*** Block opens ***

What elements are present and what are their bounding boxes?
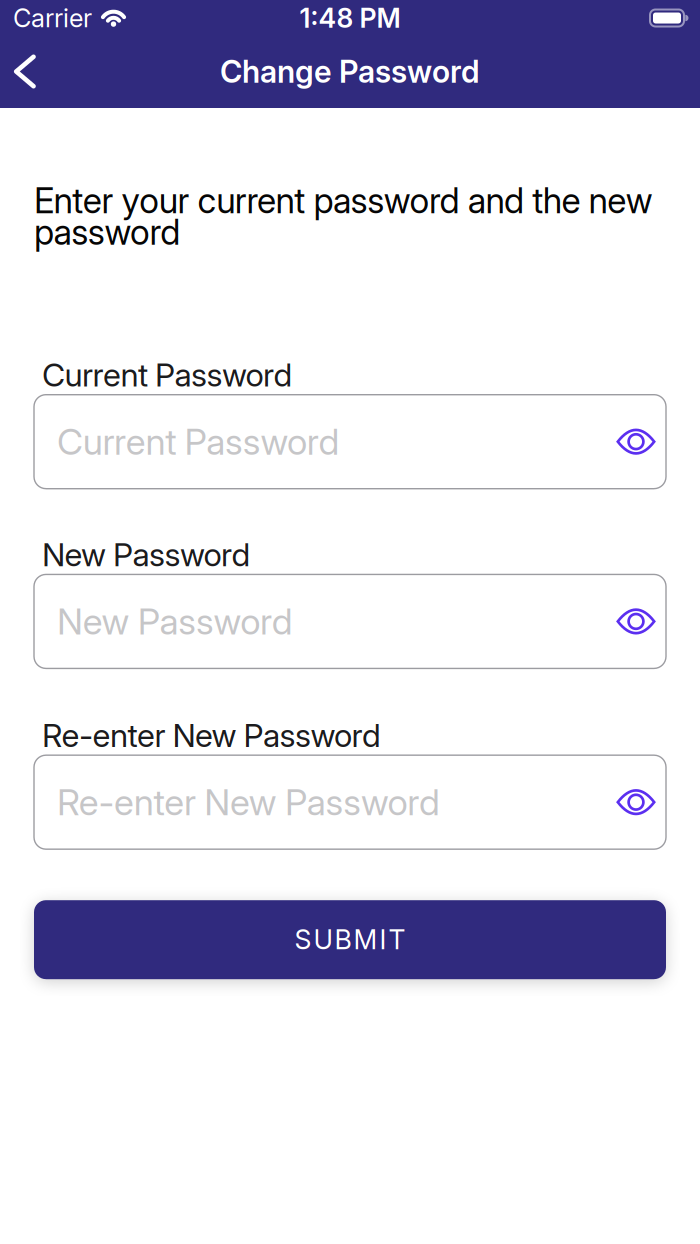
staticText: Change Password (220, 53, 480, 90)
button[interactable]: Show re-enter new password (611, 784, 661, 820)
staticText: Re-enter New Password (57, 781, 440, 823)
staticText: 1:48 PM (300, 2, 400, 34)
staticText: Current Password (57, 420, 340, 463)
button[interactable]: Back (0, 48, 36, 100)
button[interactable]: Current Password (34, 395, 666, 489)
staticText: S U B M I T (294, 924, 406, 955)
button[interactable]: Submit (34, 900, 666, 979)
button[interactable]: Show current password (611, 424, 661, 460)
staticText: Current Password (42, 356, 292, 394)
staticText: New Password (42, 536, 250, 574)
staticText: New Password (57, 600, 293, 643)
staticText: Enter your current password and the new … (34, 185, 653, 248)
button[interactable]: New Password (34, 574, 666, 668)
staticText: Re-enter New Password (42, 716, 381, 754)
button[interactable]: Re-enter New Password (34, 755, 666, 849)
staticText: Carrier (13, 3, 92, 33)
button[interactable]: Show new password (611, 603, 661, 639)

*** Block closes ***

▶ [What you will do]
Which lines of the listing contain the word "Show"? Copy each of them.

▶ [Written answer]
button[interactable]: Show re-enter new password (611, 784, 661, 820)
button[interactable]: Show current password (611, 424, 661, 460)
button[interactable]: Show new password (611, 603, 661, 639)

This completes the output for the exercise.